Cette année 2025 marque le quatre-vingtième anniversaire de la libération des camps de la mort. À mesure que le temps nous éloigne des événements tragiques qui secouèrent l’Europe à la fin de la première moitié du XXe siècle, le cinéma est plus que jamais traversé par la nécessité d’imager cette page de l’Histoire comme une mémoire vivante, incarnée. L’an passé, La Zone d’intérêt de Jonathan Glazer s’interrogeait déjà sur la muséification qui guette la Shoah et, présentement, The Brutalist de Brady Corbet évoque à sa manière le besoin impérieux pour les survivant·es de transmettre leur vécu aux générations futures. Second long-métrage de Jesse Eisenberg, A Real Pain emprunterait presque le chemin inverse, en confrontant des personnages déracinés, à la recherche d’une épiphanie concernant leurs origines juives, à cette période sombre du grand récit de l’humanité.
Chronique douce-amère du périple polonais de deux cousins juifs américains sur les traces de leur grand-mère rescapée des camps, le film s’empare de ces questionnements sur la postérité de l’holocauste en nous catapultant dans un voyage de groupe organisé. En compagnie d’autres touristes américain·es, David (Jesse Eisenberg) et Benji (Kieran Culkin) vont en réalité se confronter au poids d’un héritage – celui des descendant·es de survivant·es – et à la culpabilité qui souvent l’accompagne. Un sujet éminemment intime pour Eisenberg qui raconte en avoir eu l’idée lors d’un séjour en Pologne, dont sa tante est originaire, et que le cinéaste habite avec une mélancolie profonde. Son personnage, que l’on devine proche de lui et qui a tout pour être heureux (un toit, une famille, un travail), est contraint d’accueillir cette douleur transgénérationnelle qu’il n’a pas choisie et dont il ne sait que faire.

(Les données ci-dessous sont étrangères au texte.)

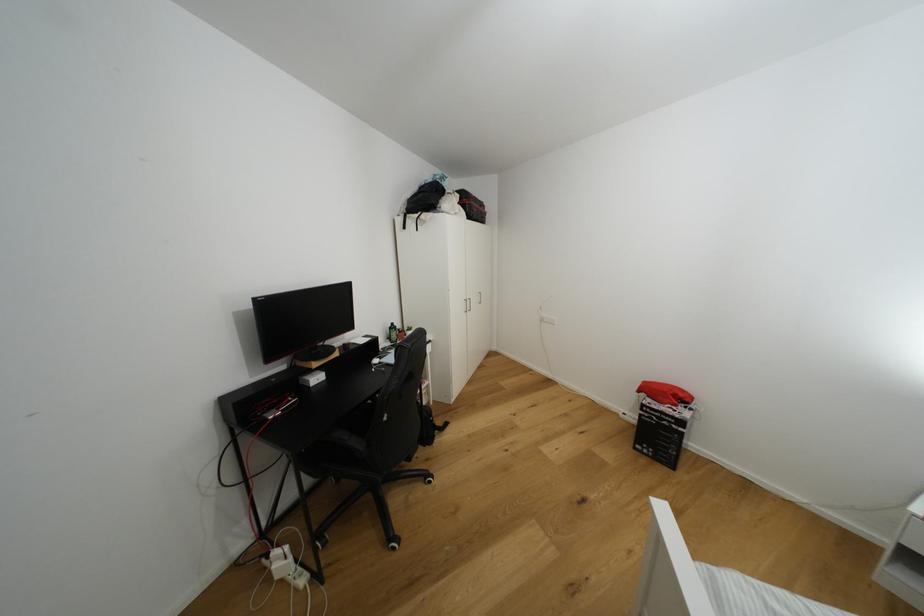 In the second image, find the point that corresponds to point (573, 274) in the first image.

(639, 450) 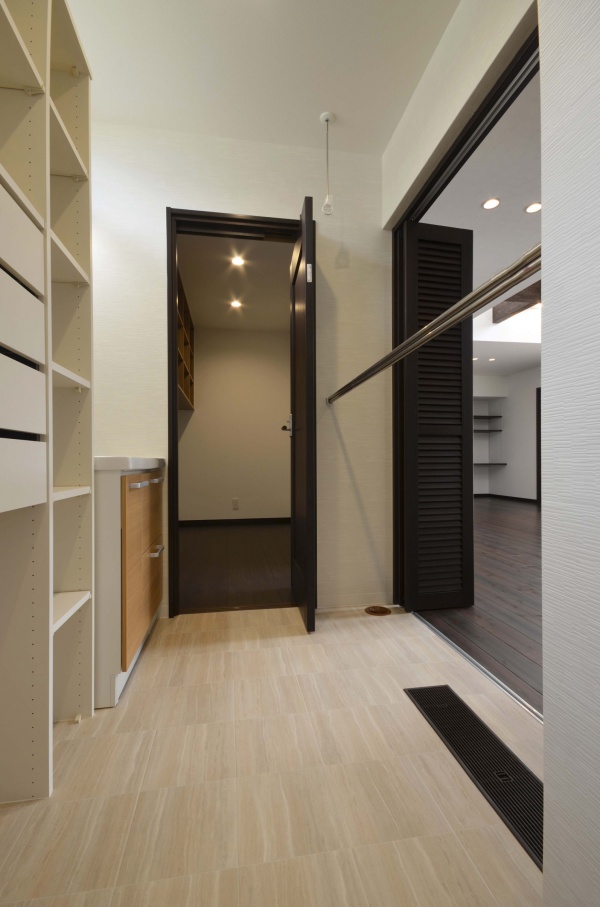 I want to click on pendant lighting, so [x=324, y=209].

Face à Jesse Eisenberg, dont le jeu déroule l’habituelle partition de nerd névrosé au débit saccadé, rigide et mal à l’aise, Kieran Culkin compose un personnage tout en souplesse apparente, fluide et impulsif, agent du chaos toujours prêt à dynamiter la quiétude programmatique de ce circuit touristique froid et balisé. Dans la plus pure tradition des comédies de contraires, ce second long-métrage de l’acteur-réalisateur se pose avant tout comme une étude de caractères, habilement conduite par le biais d’une mise en scène discrète et élégante qui érige le plan large en figure centrale. Le cinéaste les utilise de manière récurrente pour filmer ces deux personnages comme des corps étrangers péniblement inscrits dans un territoire inconnu, et ausculter ainsi leurs réactions physiques, diamétralement opposées.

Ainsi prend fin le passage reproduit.